Feminist Next System Literature Review

Heidi Hartmann

Heidi Hartmann, an economist, is the President of the Washington-based Institute for Women's Policy Research (IWPR), a scientific research organization that she founded in 1987 to meet the need for women-centered, policy-oriented research. Hartmann lectures on women, economics, and public policy, has often testified before Congress, and is often cited as an authority in various media outlets. She has published a number of articles in journals and books. She is a co-author of several IWPR reports, including Women’s and Men’s Employment and Unemployment in the Great Recession; Still A Man’s Labor Market: The Long-Term Earnings Gap; Unnecessary Losses: Costs to Americans of the Lack of Family and Medical Leave; Equal Pay for Working Families, and Strengthening Social Security for Women.

Hartmann's The Unhappy Marriage of Marxism and Feminism was published in 1981 and is one of the most well known critiques of Marxism from a feminist perspective. In it Hartmann argues that "The “marriage” of Marxism and feminism has been like the marriage of husband and wife, depicted in English common law; Marxism always supersedes feminism. Hartmann argues that traditional Marxist modes of analysis do not leave room for feminism or taking seriously gender oppression (or race). 

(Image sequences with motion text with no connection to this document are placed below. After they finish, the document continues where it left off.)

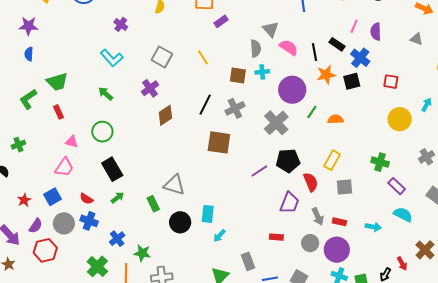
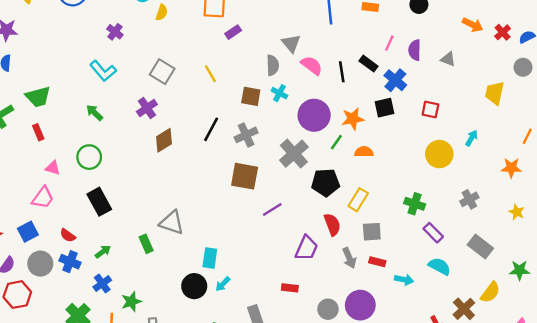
gray triangle: (416, 39) -> (448, 59), moved
cyan cross: (262, 72) -> (279, 93), turned 32
orange star: (326, 75) -> (353, 119), moved
brown square: (219, 142) -> (245, 176), moved
black pentagon: (288, 161) -> (326, 183), moved
green arrow: (117, 198) -> (103, 252), moved
gray arrow: (318, 216) -> (349, 258), moved
black circle: (180, 222) -> (194, 286), moved
red rectangle: (339, 222) -> (377, 262), moved
gray circle: (310, 243) -> (328, 309), moved
green star: (142, 253) -> (131, 302), turned -30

"The present status of women in the labor market and the current arrangement of sex-segregated jobs is the result of a long process of interaction between patriarchy and capitalism. I have emphasized the actions of male workers throughout this process because I believe that emphasis to be correct. Men will have to be forced to give up their favored positions in the division of labor-in the labor market and at home-both if women's subordination is to end and if men are to begin to escape class oppression and exploitation.99 Capitalists have indeed used women as unskilled, underpaid labor to undercut male workers, yet this is only a case of the chickens coming home to roost-a case of men's co-optation by and support for patriarchal society, with its hierarchy among men, being turned back on themselves with a vengeance. Capitalism grew on top of patriarchy; patriarchal capitalism is stratified society par excellence. If non-ruling-class men are to be free they will have to recognize their co-optation by patriarchal capitalism and relinquish their patriarchal benefits. If women are to be free, they must fight against both patriarchal power and capitalist organization of society.

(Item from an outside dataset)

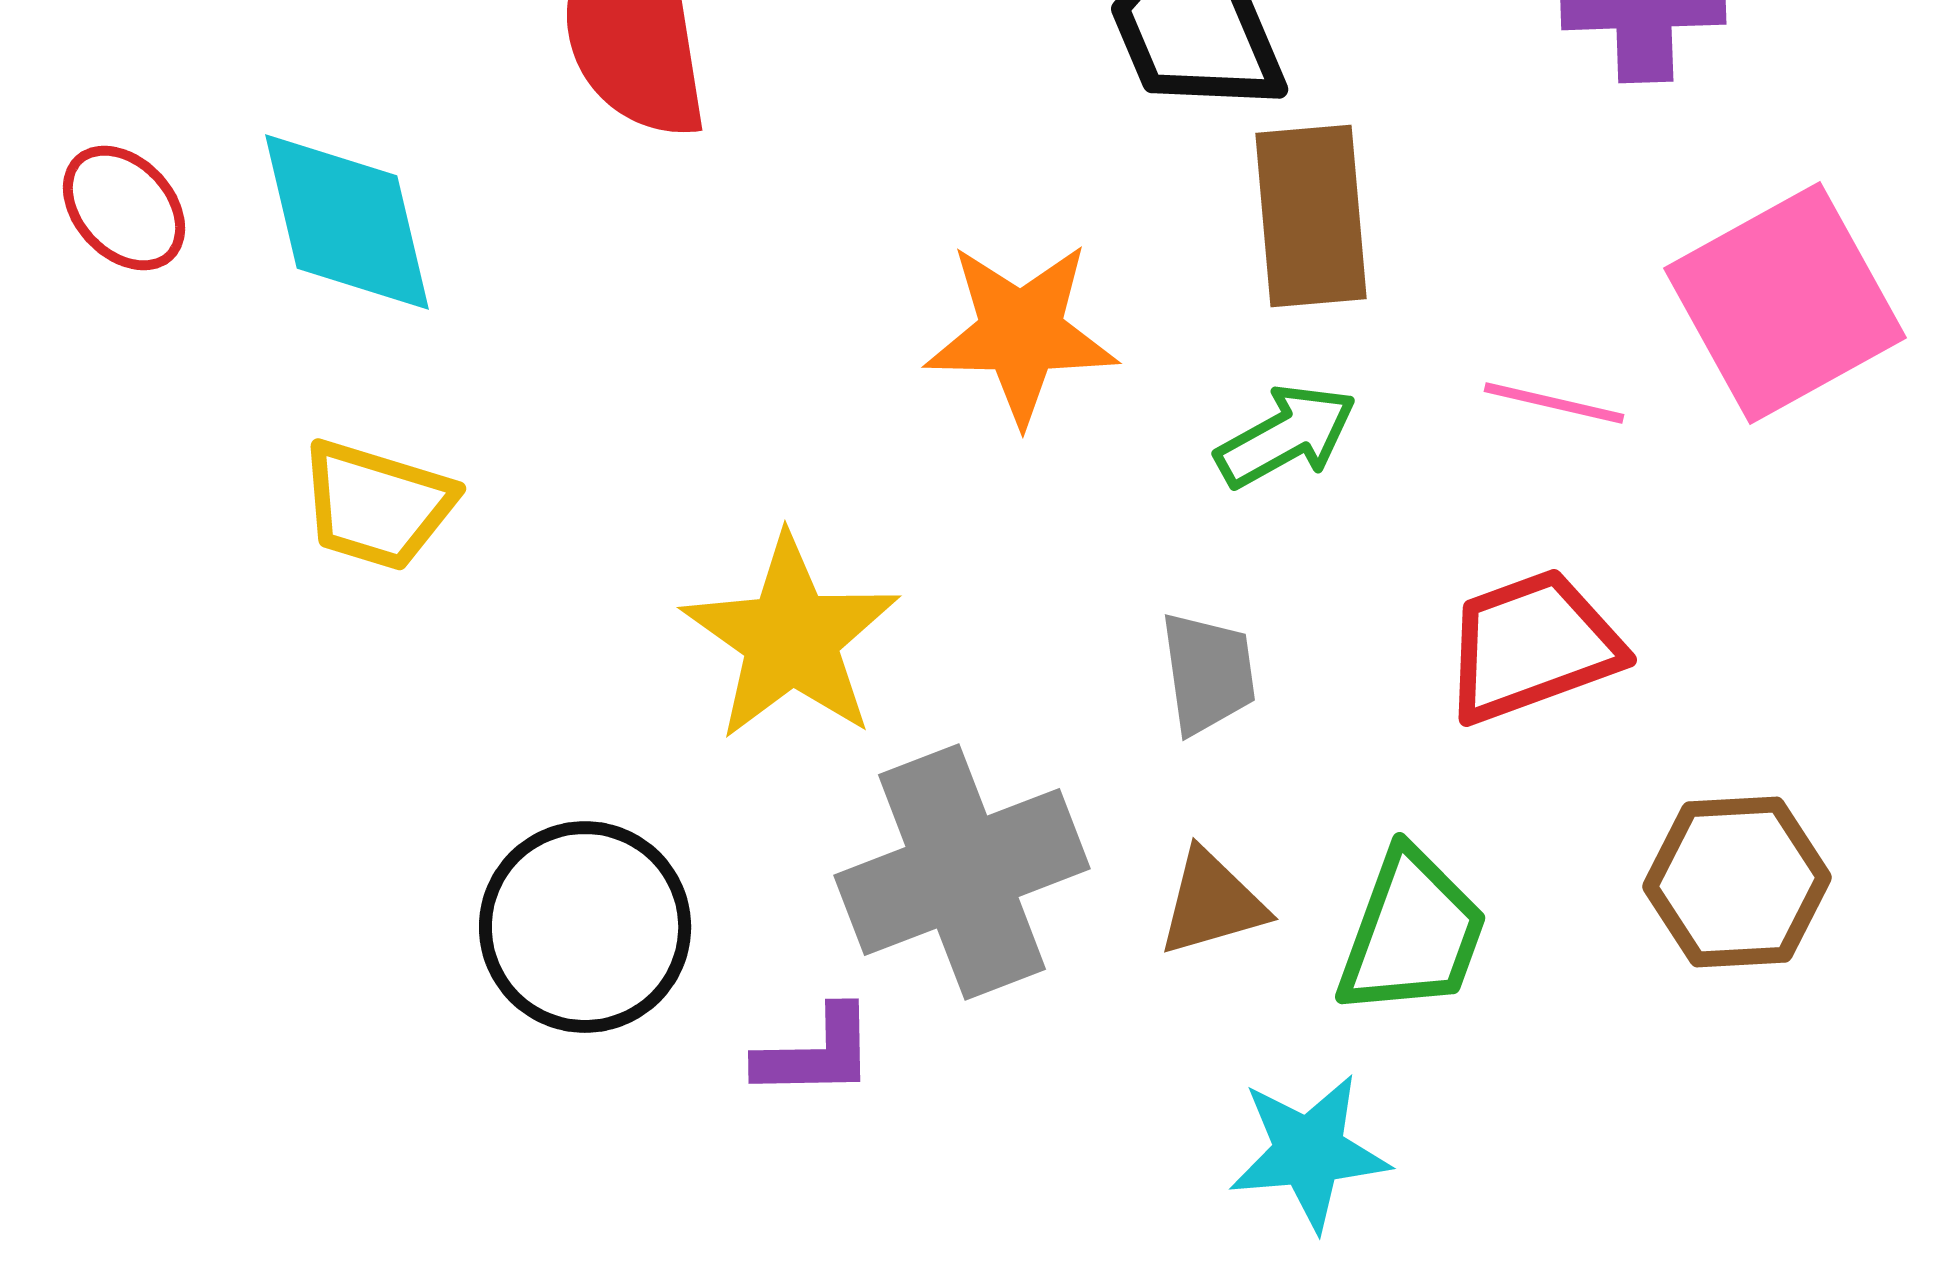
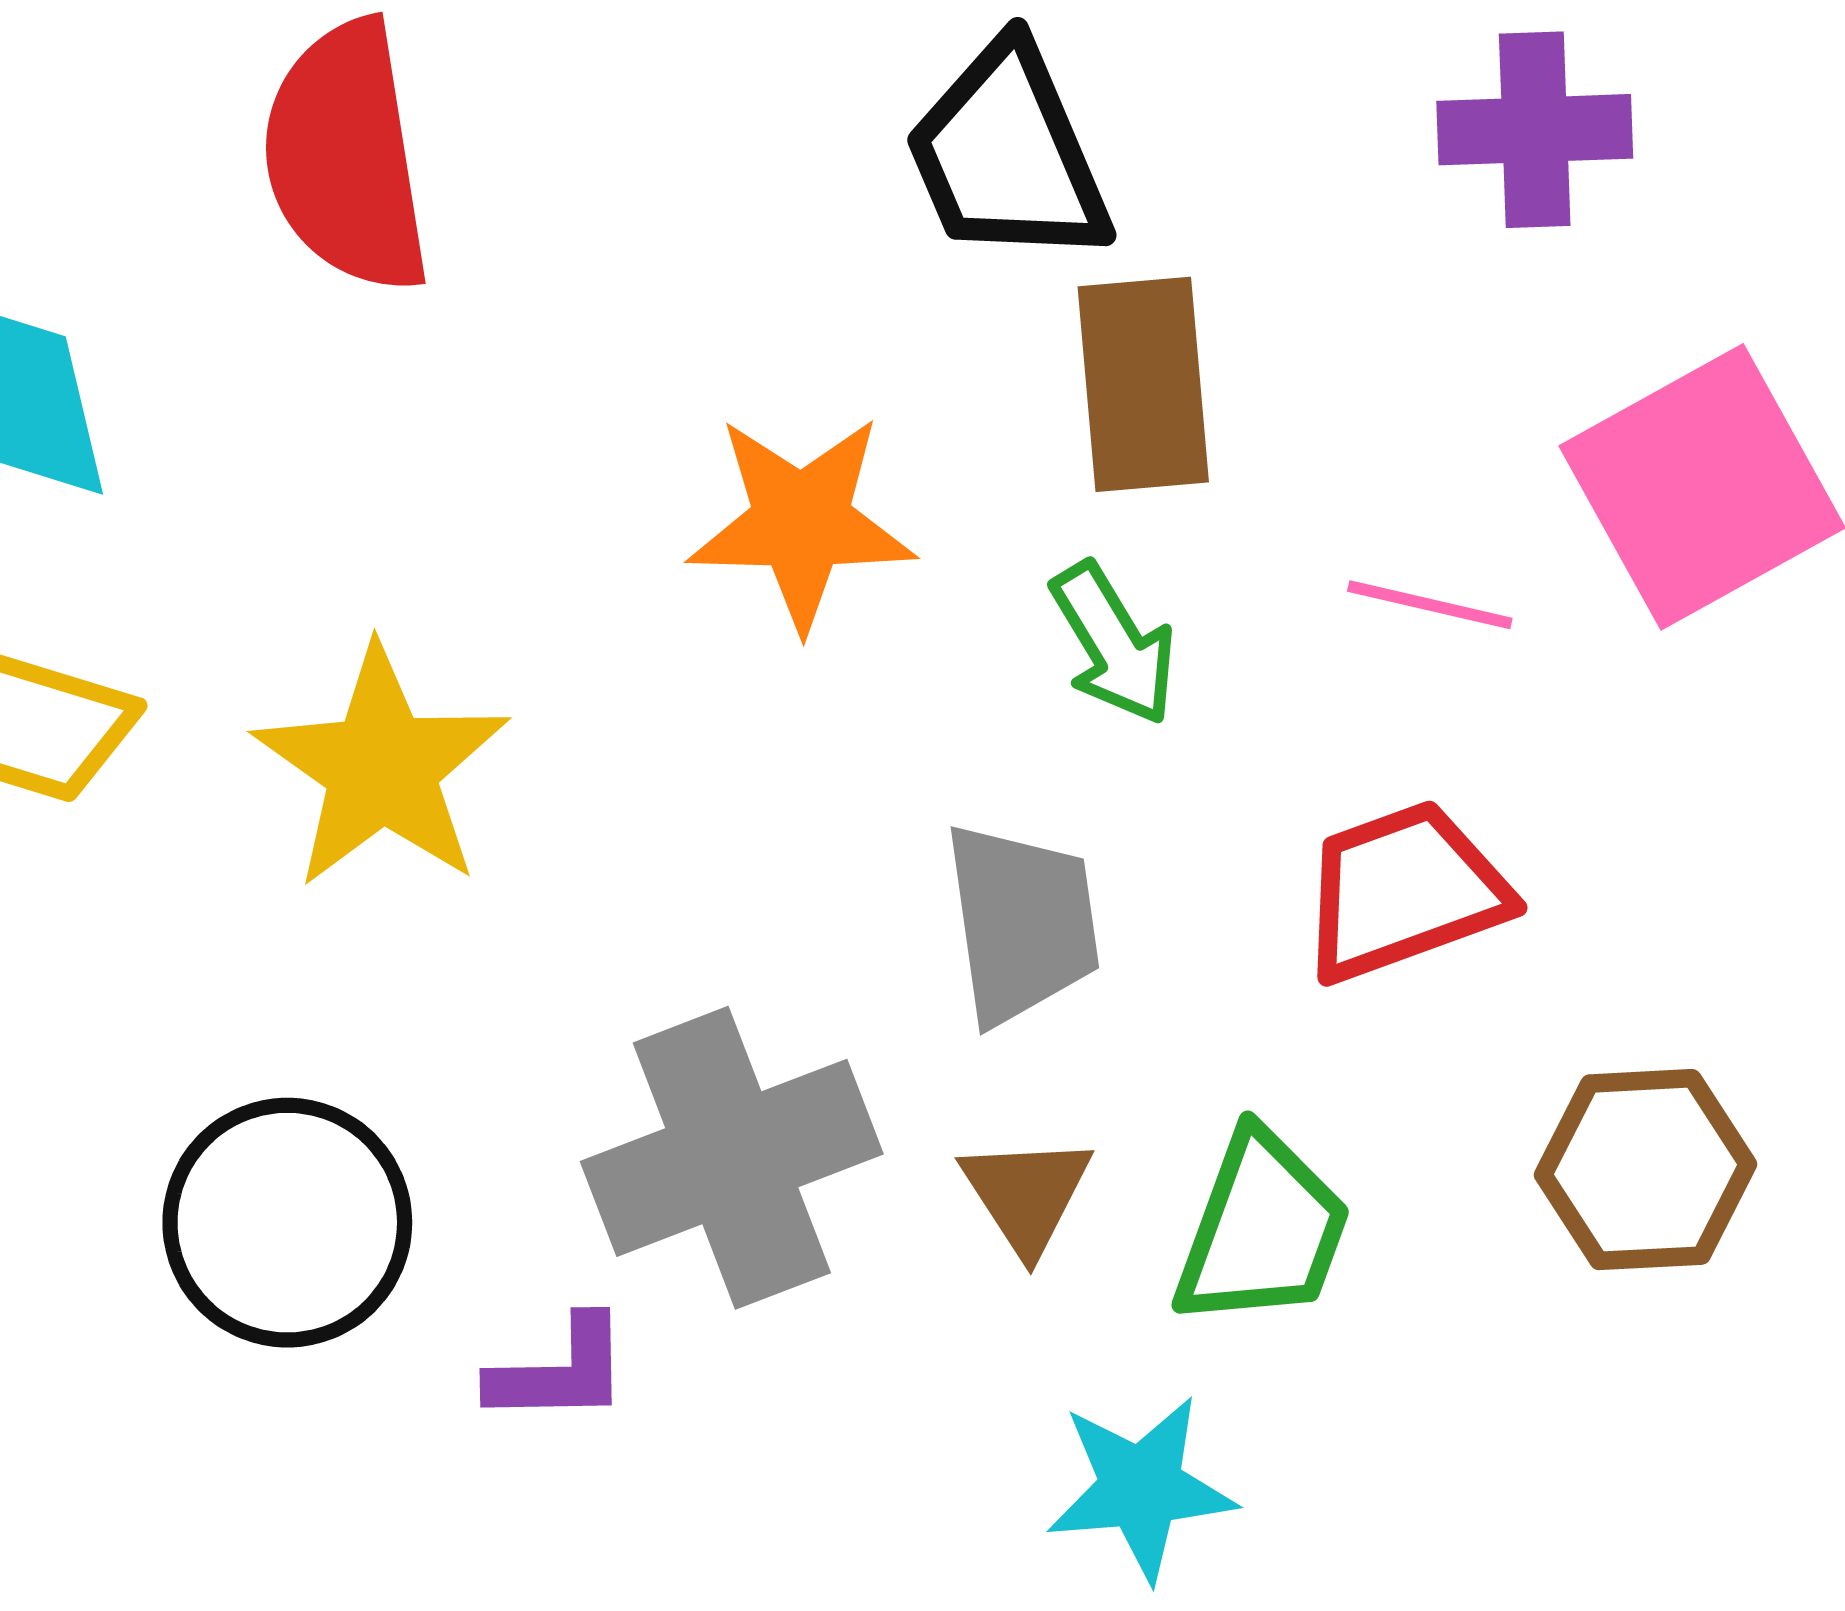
green arrow: (1286, 436) -> (1114, 644), turned 88
yellow star: (791, 638) -> (382, 768), moved
gray trapezoid: (1208, 673) -> (1022, 923), size x1.4
brown triangle: (1212, 903) -> (1027, 1194), turned -47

In her 1976 article, "Capitalism, Patriarchy, and Job Segregation by Sex," she writes: 

Because both the sexual division of labor and male domination are so long standing, it will be very difficult to eradicate them and impossible to eradicate the latter without the former. The two are now so inextricably intertwined that it is necessary to eradicate the sexual division of labor itself in order to end male domination. Very basic changes at all levels of society and culture are required to liberate women. In this paper, I have argued that the maintenance of job segregation by sex is a key root of women's status, and I have relied on the operation of society-wide institutions to explain the maintenance of job segregation by sex. But the consequences of that division of labor go very deep, down to the level of the subconscious.

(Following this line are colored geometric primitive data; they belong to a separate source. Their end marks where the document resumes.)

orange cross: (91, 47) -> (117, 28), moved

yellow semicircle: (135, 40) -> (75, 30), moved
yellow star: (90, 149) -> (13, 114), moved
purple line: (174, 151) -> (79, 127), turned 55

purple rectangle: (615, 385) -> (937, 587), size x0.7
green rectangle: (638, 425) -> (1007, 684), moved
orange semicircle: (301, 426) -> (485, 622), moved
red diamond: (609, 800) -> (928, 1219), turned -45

The subconscious influences behavior patterns, which form the micro underpinnings (or complements) of social institutions and are in turn reinforced by those social institutions. I believe we need to investigate these micro phenomena as well as the macro ones I have discussed in this paper. For example, it appears to be a very deeply ingrained behavioral rule that men cannot be subordinate to women of a similar social class. Manifestations of this rule have been noted in restaurants, where waitresses experience difficulty in giving orders to bartenders, unless the bartender can reorganize the situation to allow himself autonomy; among executives, where women executives are seen to be most successful if they have little contact with others at their level and manage small staffs; and among industrial workers, where female factory inspectors cannot successfully correct the work of male production workers. There is also a deeply ingrained fear of being identified with the other sex. As a general rule, men and women must never do anything which is not masculine or feminine (respectively). Male executives, for example, often exchange handshakes with male secretaries, a show of respect which probably works to help preserve their masculinity. At the next deeper level, we must study the subconscious-both how these behavioral rules are internalized and how they grow out of personality structure. At this level, the formation of personality, there have been several attempts to study the production of gender, the socially imposed differentiation of humans based on biological sex differences.

A materialist interpretation of reality, of course, suggests that gender production grows out of the extant division of labor between the sexes, and, in a dialectical process, reinforces that very division of labor itself. In my view, because of these deep ramifications of the sexual division of labor we will not eradicate sex-ordered task division until we eradicate the socially imposed gender differences between us and, therefore, the very sexual division of labor itself. In attacking both patriarchy and capitalism we will have to find ways to change both society-wide institutions and our most deeply ingrained habits. It will be a long, hard struggle."